沼南(しょうなん)ラジオ工作室 「電鍵」工作日誌 2023年2月8日

=== 簡素な機構に加え短点をリード・スイッチ化。
「自作が簡単で動作も確実」なバグ・キー「GMO流2023年BUG1号」 ===
(お詫び:2023/4/6=寸法図中のリン青銅、真鍮板の厚さを修正しました)
           




□(23BUG−1) リードスイッチを短点接点とする □


電信交信のときに自作バグキーが話題になり、簡単にできるバグ・キーとして作ったのがこの2023年BUG−KEY1号。

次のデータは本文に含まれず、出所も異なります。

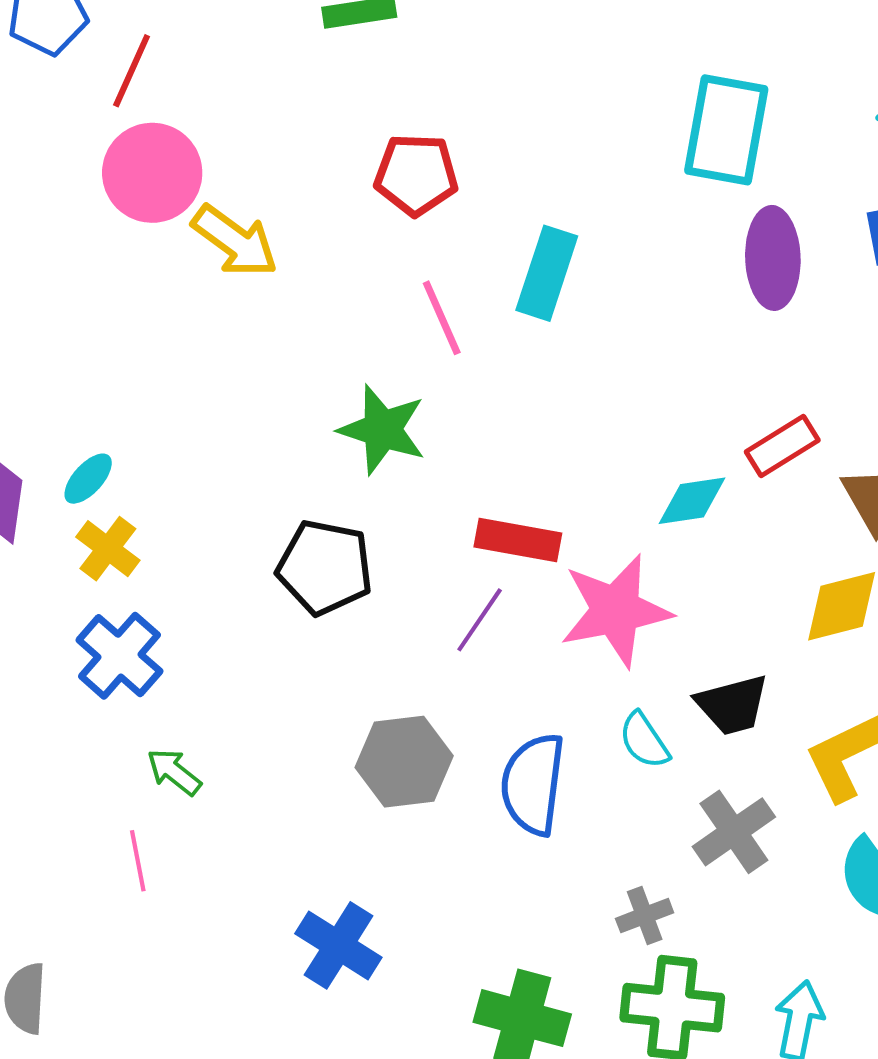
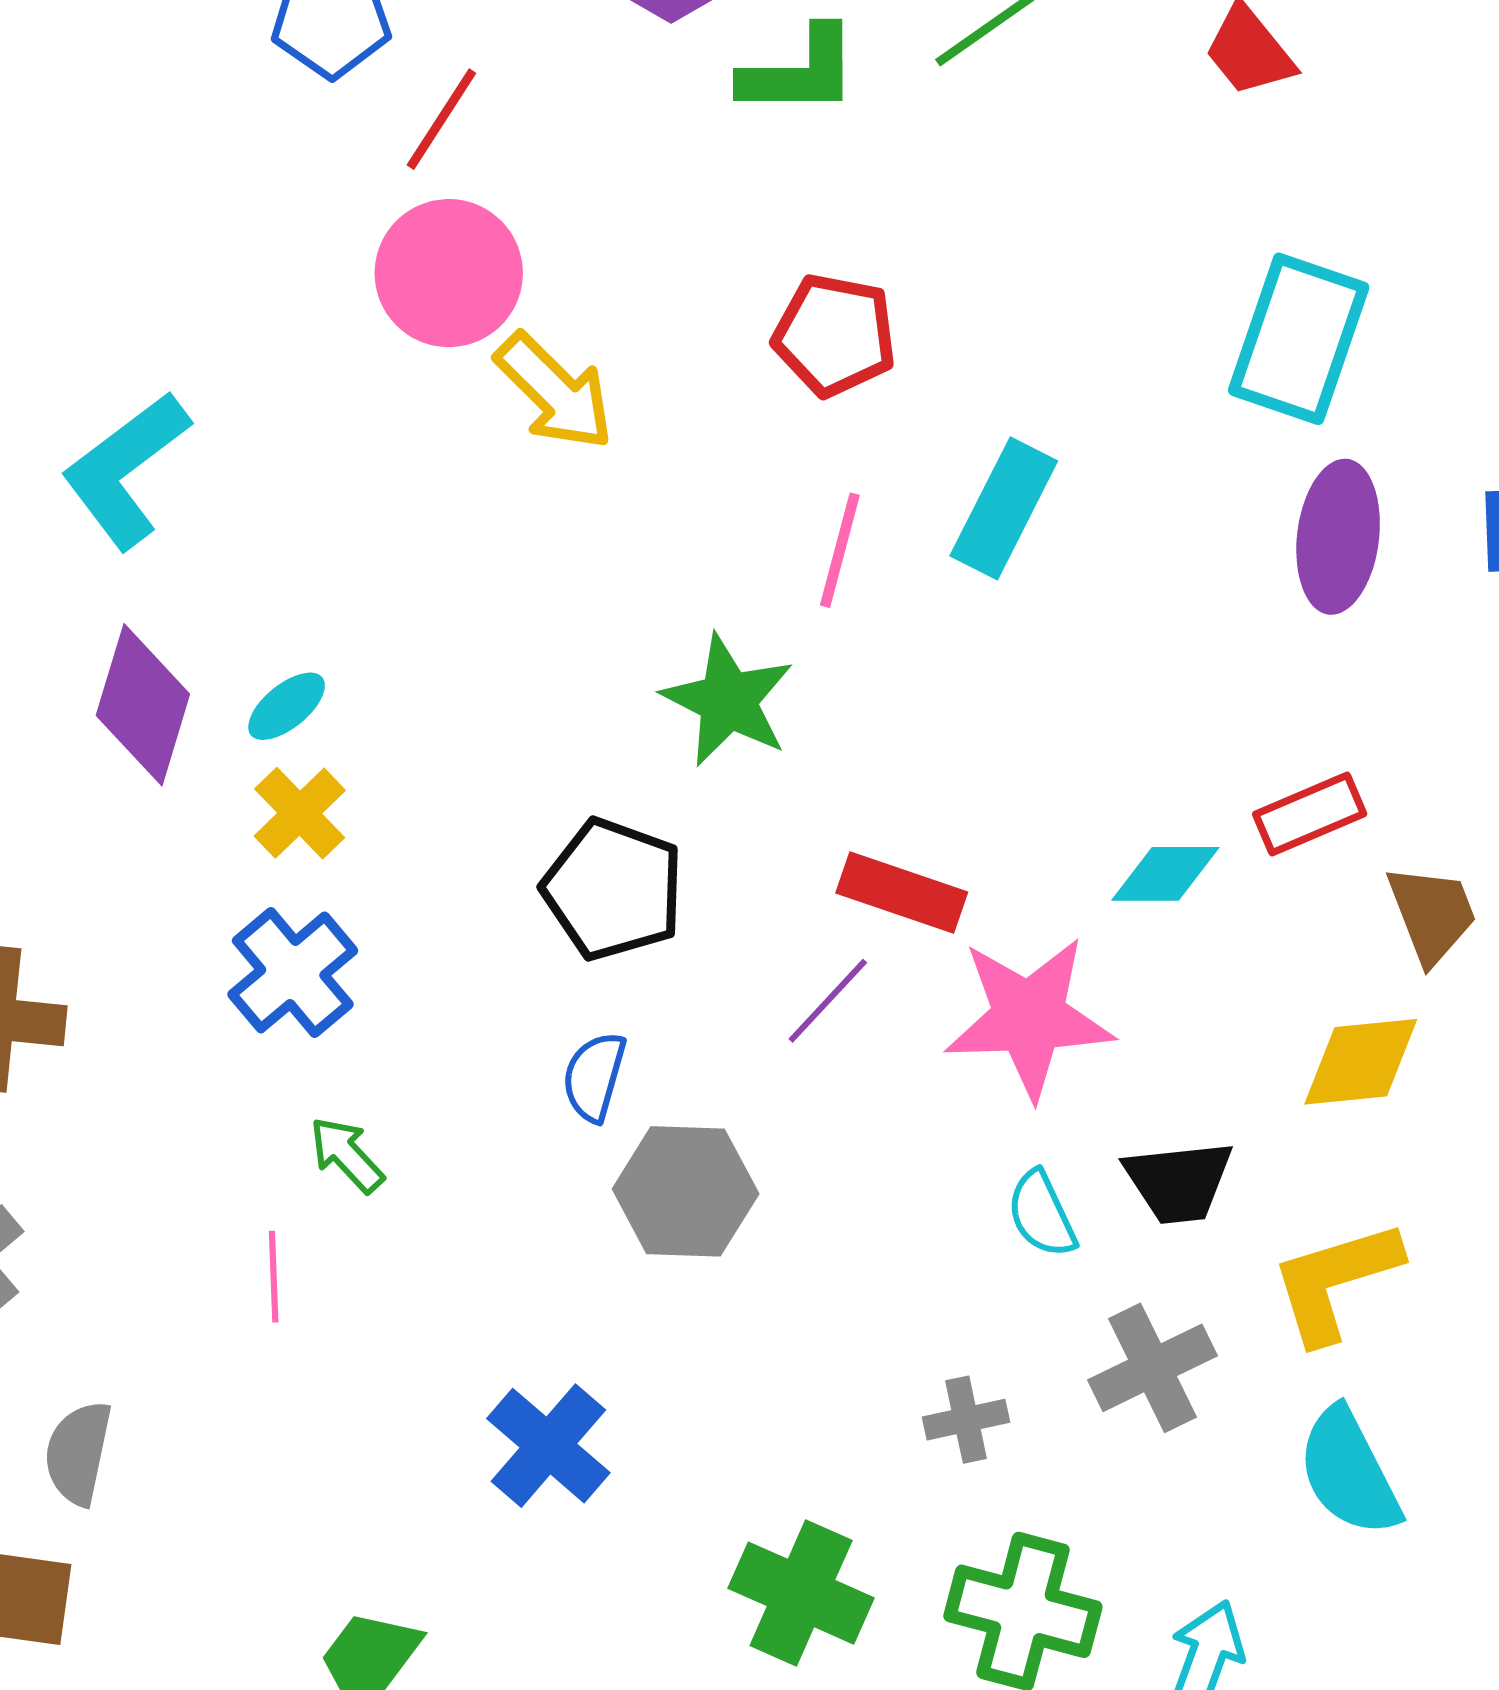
pink line: (442, 318) -> (840, 550), turned 30
blue semicircle: (533, 784) -> (594, 1077), moved, size x0.6
gray cross: (645, 916) -> (966, 1420), moved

もともと簡単な構造に加え、短点を出すためにリード・リレーを使うことで、作りやすいバグを目指しました。原型は2017年酉年に作ったバグ・キー「酉型」。これはそれよりも構造が単純になりましたが動作は確実です。


のこ刃複式KEYの片側に短点用振動板をつけると・・・、 バグ・キーになる        




□(23BUG−2)「ノブ右」で短点連続 □


 基本構造はのこ刃式の複式電鍵の右側接点部に沿わせたりん青銅板を震わせることで短点連続符号を出します。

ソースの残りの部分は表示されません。